COUR D'APPEL
DE
VERSAILLES
Code nac : 2AA
1ère chambre
1ère section
ARRET N°
CONTRADICTOIRE
DU 31 MARS 2011
R.G. N° 10/01624
11/00001
AFFAIRE :
[D] [R] [K]
C/
[E] [Z] [O]
...
Décision déférée à la cour : Jugement rendu le 12 Février 2010 par le Tribunal de Grande Instance de NANTERRE
N° chambre : 4
N° Section :
N° RG : 07/5473
Expéditions exécutoires
Expéditions
Copies
délivrées le :
à :
- Me Claire RICARD
- Me Farid SEBA
- MINISTERE PUBLIC
REPUBLIQUE FRANCAISE
AU NOM DU PEUPLE FRANCAIS
LE TRENTE ET UN MARS DEUX MILLE ONZE,
La cour d'appel de VERSAILLES, a rendu l'arrêt suivant dans l'affaire entre :
Monsieur [D] [R] [K]
né le [Date naissance 2] 1929 à [Localité 8] (Algérie)
[Adresse 3]
représenté par Me Claire RICARD - N° du dossier 2010143
Rep/assistant : Me CATONI (avocats au barreau de PARIS)
APPELANT (RG 10/01624)
DEMANDEUR à la question prioritaire de constitutionnalité (RG 11/0001)
****************
Mademoiselle [E] [Z] [O]
née le [Date naissance 1] 1978 à [Localité 7] (Australie)
[Adresse 5] - ROYAUME UNI
représentée par Me Farid SEBA - N° du dossier 0012850
Rep/assistant : Me Dominique TRICAUD (avocat au barreau de PARIS)
INTIMEE (RG 10/01624)
DEFENDERESSE à la question prioritaire de constitutionnalité (RG 11/0001)
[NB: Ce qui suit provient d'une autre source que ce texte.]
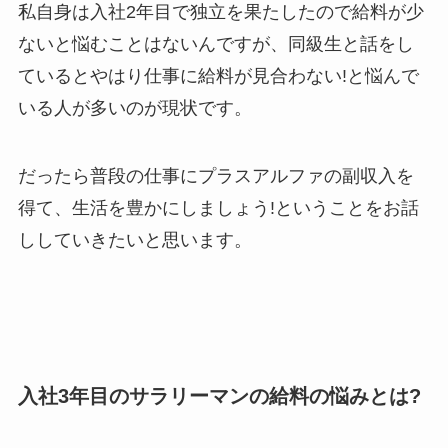
私自身は入社2年目で独立を果たしたので給料が少
ないと悩むことはないんですが、同級生と話をし
ているとやはり仕事に給料が見合わない!と悩んで
いる人が多いのが現状です。
だったら普段の仕事にプラスアルファの副収入を
得て、生活を豊かにしましょう!ということをお話
ししていきたいと思います。
入社3年目のサラリーマンの給料の悩みとは?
EN PRESENCE DE MONSIEUR LE PROCUREUR GENERAL
représenté par Madame SCHLANGER, substitut général, à qui la présente cause a été communiquée
****************
Composition de la cour :
L'affaire a été débattue en chambre du conseil le 17 Février 2011, Madame Bernadette WALLON, président, ayant été entendu en son rapport, devant la cour composée de :
Madame Bernadette WALLON, président,
Madame Evelyne LOUYS, conseiller,
Madame Dominique LONNE, conseiller,
qui en ont délibéré,
Greffier, lors des débats : Madame Sylvie RENOULT
Les parties ont été informées par le président de la date de délibéré fixée au 31 mars 2011.
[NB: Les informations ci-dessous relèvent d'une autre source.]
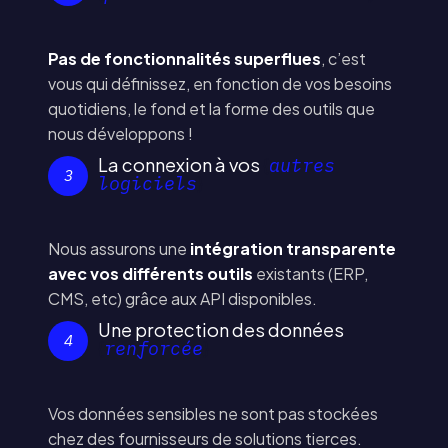
Pas de fonctionnalités superflues
, c’est
vous qui définissez, en fonction de vos besoins
quotidiens, le fond et la forme des outils que
nous développons !
La connexion à vos
autres
3
logiciels
Nous assurons une
intégration transparente
avec vos différents outils
existants (ERP,
CMS, etc) grâce aux API disponibles.
Une protection des données
4
renforcée
Vos données sensibles ne sont pas stockées
chez des fournisseurs de solutions tierces.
Le 7 juillet 1978, Mme [H] [Z] [O] a donné naissance à Mme [E] [Z] [O] qui a été inscrite le 25 juillet 1978 sur les registres de l'état civil de l'état de Victoria (Australie). L'enfant n'a pas été reconnue par son père.
Par jugement du 13 juin 2008, le tribunal de grande instance de Nanterre, saisi à la requête de Mme [O] née le [Date naissance 6] 1978 à [Localité 7] (Australie) d'une action en recherche de paternité à l'encontre de M.[D] [K], a déclaré l'action recevable et avant dire droit au fond a ordonné un examen comparatif des sangs. M.[D] [K] a interjeté appel de cette décision le 4 août 2008. Par ordonnance d'incident du 5 février 2009, confirmée par la cour d'appel de Versailles par arrêt du 18 juin 2009, le conseiller de la mise en état a déclaré M.[K] irrecevable en son appel immédiat.
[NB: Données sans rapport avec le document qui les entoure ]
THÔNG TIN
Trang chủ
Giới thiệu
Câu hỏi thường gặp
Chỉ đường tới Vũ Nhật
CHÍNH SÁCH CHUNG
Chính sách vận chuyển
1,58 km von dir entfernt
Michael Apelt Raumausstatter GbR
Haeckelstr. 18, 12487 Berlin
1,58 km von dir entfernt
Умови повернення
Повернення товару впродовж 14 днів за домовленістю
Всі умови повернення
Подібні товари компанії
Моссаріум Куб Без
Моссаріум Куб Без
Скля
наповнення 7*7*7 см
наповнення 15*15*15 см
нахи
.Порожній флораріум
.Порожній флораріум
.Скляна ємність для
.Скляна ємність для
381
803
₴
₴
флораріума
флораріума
Par jugement du 12 février 2010, le tribunal, statuant après dépôt par l'expert judiciaire d'un rapport de carence, a rejeté les exceptions soulevées par M.[K], a dit que M.[D] [K] né le [Date naissance 4] 1929 à [Localité 8] (Algérie) est le père de [E] [Z] [O] née le [Date naissance 6] 1978 à [Localité 7] (Australie), ordonné la mention du jugement sur l'acte de naissance de la demanderesse et condamné M.[K] à lui payer la somme de 10 000 euros sur le fondement de l'article 700 du code de procédure civile.
Par déclaration du 2 mars 2010, M.[D] [K] a interjeté appel du jugement rendu le 12 février 2010 '(ou à toute autre date)' par le tribunal de grande instance de Nanterre.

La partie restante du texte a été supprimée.